1) What is the suggested way to get a process's group id in a shell or perl script?

2) Does running a command under nohup change the output redirection of previous/subsequent commands that aren't related to the command executed with nohup?

A: 

Instead of resorting to awkward shell scripting and ps, why don't you have your Java program get its own pgid? In the worst case, you can do this in a one-line JNI method.

Borealid
A: 
ps ax -o '%p %r' | awk -vp=$$ '$0~p{print $2}'
ghostdog74
I think you want `awk -vp=$$ '$1==p{print $2}'`, lest $$ := 123 match records with PID 51230 or PGID 4123.
pilcrow
A: 

In Perl, you can get a process's real group id with $(, and its effective group id with $(. See perldoc perlvar.

Ether
Correction: effective group is `$)`. Also, this is not what the OP is asking about (process groups - PGID). Your answer is about a process's group memberships (GID).
Dennis Williamson
A: 

1) What is the suggested way to get a process's group id in a shell or perl script?

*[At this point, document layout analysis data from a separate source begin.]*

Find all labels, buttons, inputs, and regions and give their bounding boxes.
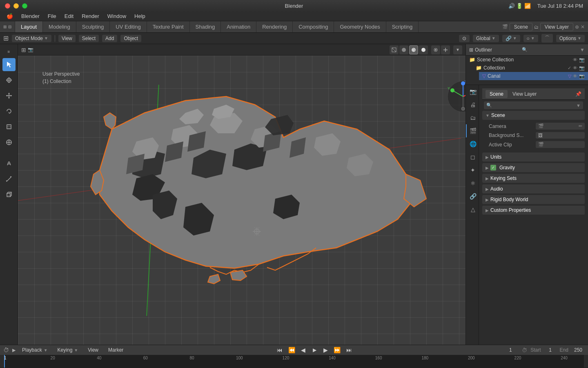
scale-tool[interactable] [2, 120, 16, 133]
measure-tool[interactable] [2, 173, 16, 186]
cursor-tool[interactable] [2, 74, 16, 87]
wireframe-shading[interactable] [390, 45, 399, 54]
outliner-search[interactable]: 🔍 [519, 46, 577, 54]
keying-menu[interactable]: Keying ▼ [54, 346, 82, 354]
current-frame-display[interactable]: 1 [502, 346, 519, 354]
timeline-body[interactable]: 1 20 40 60 80 100 120 140 160 180 200 22… [0, 355, 588, 368]
view-layer-selector[interactable]: View Layer [540, 23, 573, 31]
select-tool[interactable] [2, 58, 16, 71]
workspace-tab-rendering[interactable]: Rendering [256, 21, 293, 32]
gizmos-btn[interactable] [441, 45, 450, 54]
props-tab-data[interactable]: △ [466, 203, 479, 216]
annotate-tool[interactable] [2, 157, 16, 170]
minimize-button[interactable] [13, 3, 19, 9]
add-cube-tool[interactable] [2, 188, 16, 201]
scene-tab-scene[interactable]: Scene [486, 90, 508, 98]
outliner-collection[interactable]: 📁 Collection ✓ 👁 📷 [472, 64, 588, 72]
props-tab-output[interactable]: 🖨 [466, 98, 479, 111]
canal-vis[interactable]: 👁 [573, 74, 577, 79]
marker-menu[interactable]: Marker [105, 346, 127, 354]
active-clip-value[interactable]: 🎬 [536, 141, 585, 148]
props-tab-world[interactable]: 🌐 [466, 137, 479, 150]
gravity-checkbox[interactable]: ✓ [490, 165, 496, 171]
scene-selector[interactable]: Scene [510, 23, 532, 31]
move-tool[interactable] [2, 89, 16, 102]
custom-props-section-header[interactable]: ▶ Custom Properties [482, 206, 585, 215]
scene-tab-view-layer[interactable]: View Layer [508, 90, 541, 98]
add-menu[interactable]: Add [102, 35, 117, 42]
scene-collection-render[interactable]: 📷 [579, 57, 585, 63]
jump-end-btn[interactable]: ⏭ [345, 347, 353, 353]
workspace-tab-layout[interactable]: Layout [15, 21, 43, 32]
canal-render[interactable]: 📷 [579, 74, 585, 79]
props-tab-scene[interactable]: 🎬 [466, 124, 479, 137]
workspace-tab-texture-paint[interactable]: Texture Paint [147, 21, 190, 32]
next-keyframe-btn[interactable]: ⏩ [332, 347, 342, 353]
collection-render[interactable]: 📷 [579, 65, 585, 71]
outliner-scene-collection[interactable]: 📁 Scene Collection 👁 📷 [466, 56, 588, 64]
view-menu[interactable]: View [58, 35, 76, 42]
options-dropdown[interactable]: Options ▼ [556, 35, 585, 42]
workspace-tab-compositing[interactable]: Compositing [293, 21, 334, 32]
transform-tool[interactable] [2, 136, 16, 149]
collection-check[interactable]: ✓ [568, 65, 571, 71]
snap-toggle[interactable]: 🔗 ▼ [502, 35, 520, 42]
proportional-edit[interactable]: ○ ▼ [523, 35, 538, 42]
collection-vis[interactable]: 👁 [573, 65, 577, 70]
close-button[interactable] [5, 3, 10, 9]
outliner-filter-icon[interactable]: ▼ [580, 47, 585, 53]
solid-shading[interactable] [399, 45, 408, 54]
canvas-area[interactable]: Z X Y 🔍 ✋ [18, 56, 466, 345]
props-tab-object[interactable]: ◻ [466, 150, 479, 164]
falloff-type[interactable]: ⌒ [541, 34, 553, 43]
camera-value[interactable]: 🎬 ✏ [536, 123, 585, 130]
material-shading[interactable] [409, 45, 418, 54]
rendered-shading[interactable] [419, 45, 428, 54]
workspace-tab-scripting[interactable]: Scripting [386, 21, 419, 32]
audio-section-header[interactable]: ▶ Audio [482, 184, 585, 193]
background-value[interactable]: 🖼 [536, 132, 585, 139]
play-pause-btn[interactable]: ▶ [310, 346, 319, 355]
props-tab-particles[interactable]: ✦ [466, 164, 479, 177]
prev-keyframe-btn[interactable]: ⏪ [287, 347, 296, 353]
window-menu[interactable]: Window [104, 12, 129, 20]
help-menu[interactable]: Help [131, 12, 149, 20]
rigid-body-section-header[interactable]: ▶ Rigid Body World [482, 195, 585, 204]
render-menu[interactable]: Render [78, 12, 102, 20]
blender-menu[interactable]: Blender [18, 12, 43, 20]
props-tab-constraints[interactable]: 🔗 [466, 190, 479, 203]
workspace-tab-modeling[interactable]: Modeling [43, 21, 76, 32]
props-tab-physics[interactable]: ⚛ [466, 177, 479, 190]
end-frame-input[interactable]: 250 [572, 346, 585, 354]
playback-menu[interactable]: Playback ▼ [19, 346, 51, 354]
transform-space-dropdown[interactable]: Global ▼ [473, 35, 499, 42]
workspace-add-btn[interactable]: ⊕ [575, 24, 579, 30]
workspace-tab-geometry-nodes[interactable]: Geometry Nodes [334, 21, 386, 32]
object-mode-dropdown[interactable]: Object Mode ▼ [12, 35, 51, 42]
scene-collection-vis[interactable]: 👁 [573, 57, 577, 62]
file-menu[interactable]: File [45, 12, 60, 20]
transform-pivot[interactable]: ⊙ [459, 35, 470, 42]
props-tab-view-layer[interactable]: 🗂 [466, 111, 479, 124]
start-frame-input[interactable]: 1 [544, 346, 557, 354]
view-menu[interactable]: View [85, 346, 102, 354]
props-tab-render[interactable]: 📷 [466, 85, 479, 98]
workspace-tab-animation[interactable]: Animation [221, 21, 256, 32]
viewport-3d[interactable]: ⊞ 📷 [18, 44, 466, 345]
camera-edit-icon[interactable]: ✏ [579, 123, 582, 129]
gravity-section-header[interactable]: ▶ ✓ Gravity [482, 163, 585, 172]
workspace-tab-shading[interactable]: Shading [190, 21, 221, 32]
object-menu[interactable]: Object [120, 35, 141, 42]
jump-start-btn[interactable]: ⏮ [276, 347, 284, 353]
workspace-settings-btn[interactable]: ✕ [581, 24, 585, 30]
workspace-tab-uv-editing[interactable]: UV Editing [110, 21, 147, 32]
keying-section-header[interactable]: ▶ Keying Sets [482, 174, 585, 183]
viewport-options-btn[interactable]: ▼ [453, 45, 462, 54]
edit-menu[interactable]: Edit [61, 12, 77, 20]
search-options-icon[interactable]: ▼ [576, 103, 581, 108]
apple-menu[interactable]: 🍎 [3, 12, 16, 20]
props-search-bar[interactable]: 🔍 ▼ [484, 101, 583, 109]
units-section-header[interactable]: ▶ Units [482, 153, 585, 162]
overlays-btn[interactable] [431, 45, 440, 54]
scene-section-header[interactable]: ▼ Scene [482, 111, 585, 120]
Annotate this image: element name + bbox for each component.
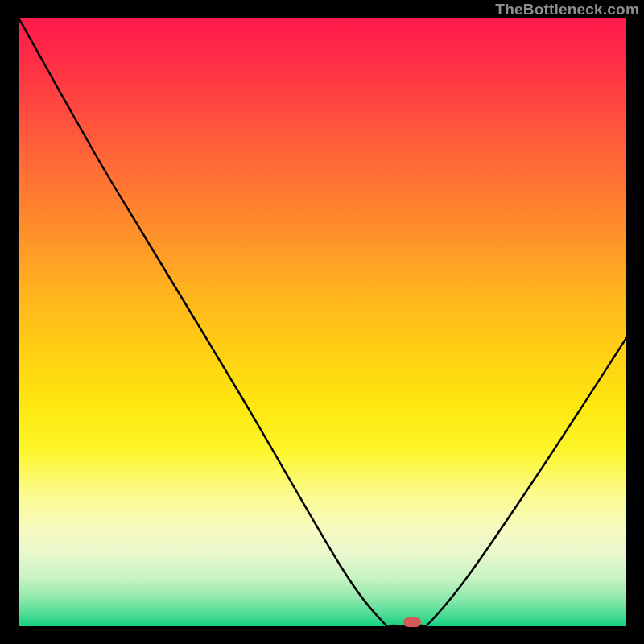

An improvement to your current approach would be to do an exact field match on the PID you care about. Any unanchored regex technique (such as your original post) runs the risk of matching the wrong thing. If $$ happens to be 123, you'll match ps output lines for PIDs 1123, 1234, etc.

Now, awk and perl are both very good at processing field delimited input (see perl's -a switch), but you don't need to do that, since you can limit ps to just the process you care about:

$ ps -o '%r' $$ | tail -n 1 > $pgfile

Find out how your ps can be told to omit headers, and you can remove tail from that pipeline.

2) Does running a command under nohup change the output redirection of previous/subsequent commands that aren't related to the command executed with nohup?

No. Something else is amiss in your scenario.

pilcrow
Thanks everyone for your responses. I used pilcrow's suggestion (or a slight variant: ps -o pgrp= $$, which suppresses the header) and so accepted his answer - I suppose the other approaches are valid answers too.